Big companies don't hate Nintendo, they'll gladly sell to anyone who makes them money. The thing is that having to scale back games or cut pieces out costs a developer money and why waste the time?
Horsepower builds a base.
Come now, Jayson. Since when has horsepower alone been enough to be that big of a factor? It certainly hasn't been the case the past couple of decades, as it seems like the most powerful console never wins out in the end, and in the case of the previous HD consoles, had to pay a heavy price out of the gate to get to where they eventually were. Is it even worth it at the end of the day? That's a question that can be heavily debated if we factor in all of the history and trends.
That said, I've no doubt that most major publishers would like to see their games succeed on all platforms, including Nintendo's, if possible. However, the idea that those who have made their gaming experiences at home on other systems would instantly jump ship if Nintendo had a top-of-the-line console is not one I'm convinced of, especially when at the end of the day, they would still more than likely have that experience well intact with their system(s) of choice. Furthermore, what does it actually say about the one year stint the Wii U had as the most powerful console on the market when it still only caused publishers to pull support and cut features in games, outside of the obvious fact that nothing was selling on the system?
Definitely, no one wants to have deal with the hurdles that come with weaker hardware, but I don't even think that's the issue here. If the Wii U had been successful in cultivating that audience where the AAA games could thrive, the attitude towards the system would be drastically better as we speak. However, what we've seen is that despite having the hardware closer to that which people have been demanding from Nintendo for years, things have only gotten worse for the health of those games on Nintendo systems. It's as if no one cares to acknowledge the obvious and come to the conclusion that maybe most of these games just don't work as well with Nintendo's audience, and if that's the case, the hardware isn't really going to make a huge difference on anyone's bottom line, except maybe Nintendo's.

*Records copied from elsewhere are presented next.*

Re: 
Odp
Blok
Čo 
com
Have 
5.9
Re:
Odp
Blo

Nah, I get what you're saying. It's just that I don't find Nintendo's audience for AAA multiplats to be sufficient at all. Heck, I'll take it a step further and say I don't think the market for most AAA games is that big on Nintendo systems, period, whether they be exclusive or multiplatform, on consoles or portables. This is the whole reason why I questioned your remark to begin with. For a group of consumers who claim to want something, there continues to be more evidence to the contrary and even more excuses afterwards.
Could Nintendo jump through a few more hoops to reach out to third party publishers? Of course they could, but it doesn't guarantee that audience in and off itself. The fact that Nintendo has tried and failed in the past to do this, most specifically, with the GameCube, is why I think past systems is and will always be relevant when it comes to this discussion. After all, it's not as if third party publishers are ignoring the past each and every time one of their key games manages to sell below even already lower expectations on Nintendo consoles these days. It'll be important until something comes along to turn the trend on its head and have a meaningful, long-term run of its own. If that "something" actually exists, much like a number of unconventionally-made that became popular on the DS and Wii, they will come and find an audience, regardless of how powerful Nintendo's console is at the time.

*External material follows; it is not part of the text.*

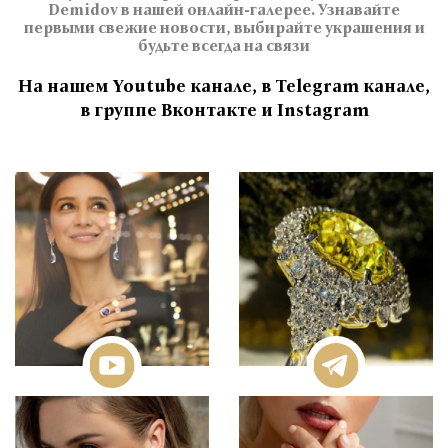
Demidov в нашей онлайн-галерее. Узнавайте
первыми свежие новости, выбирайте украшения и
будьте всегда на связи
На нашем Youtube канале, в Telegram канале,
в группе Вконтакте и Instagram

Amazingly, the onus is always put on Nintendo is the situation to correct the matter, but they're really the middleman trying to figure out why two groups almost never see eye-to-eye. Both Nintendo fans and third party publishers know what they're getting into by now, and yet, they also refuse to learn from their mistakes and point fingers elsewhere. I've had no problem in recent years in challenging Nintendo when I felt it was necessary, but this isn't one of those times for me. It's just as important for third party publishers to understand who they're actually trying to sell their games to, and for fans to understand where they truly stand.
Funny thing is that I actually anticipated this would happen before the other next-gen systems even became a factor, and to me, this has proven that all of the talk about the Wii U becoming a better balance of first and third party offerings had no chance from the start, despite what was supposed to have been in the system's favor compared to past consoles. I think I've said enough for now, so maybe I'll see you guys again in another 5 years or so. :P
Hmm.. Fun topic. :P
Mario: Super Mario Bros. 3 (favorite game of all-time, so yeah... :P)

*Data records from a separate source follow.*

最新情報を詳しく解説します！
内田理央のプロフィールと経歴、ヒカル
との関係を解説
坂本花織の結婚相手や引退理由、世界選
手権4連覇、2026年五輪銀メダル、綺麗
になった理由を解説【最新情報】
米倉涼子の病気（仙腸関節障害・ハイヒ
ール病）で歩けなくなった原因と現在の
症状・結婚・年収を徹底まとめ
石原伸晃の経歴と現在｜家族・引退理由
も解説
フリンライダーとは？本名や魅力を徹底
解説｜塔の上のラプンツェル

Pokemon: A toss-up between Sapphire and Yellow versions... I'll say Sapphire, because of the new mechanics and the Hoenn region being my favorite in the series.
Kirby: Return to Dreamland. Not only did it do just about everything right Kirby-related, it was able to show just how deep the series can be when it wants to.
Zelda: Wind Waker, easily. The series really hasn't felt quite the same since that game (although Skyward Sword has its moments).
Metroid: Either Prime 3 or Zero Mission. IMO, Metroid's best when it doesn't compromise activity for the sake of "exploration" or "isolation."
Mario Kart: It's MK Wii without question, but when I'm at it, I'm giving a shout-out to Super Circuit. That game never gets any love...
Animal Crossing: The GCN game at this point because of how fresh the gameplay was at the time, but I've yet to play New Leaf to see how the series reinvents itself in ways...
Fire Emblem: A close one between the GBA title (7) and Path of Radiance at this point. Much like with AC, I haven't had the chance to play the 3DS installment at this point, though.
Super Smash Bros.: Brawl
I'll leave at this for now. Can't really come up with any more series that I've played enough/care enough to mention.
Nobody wants to buy cruddy last gen ports of blockbuster games. IF, Nintendo had a powerful console to ride out the generation, and then stopped being inward looking and start to look outside the box by building up more of a hardcore fanbase, YES people would buy multiplats. The reason games don't sell on Nintendo consoles is Nintendo's fault, and they could rectify that.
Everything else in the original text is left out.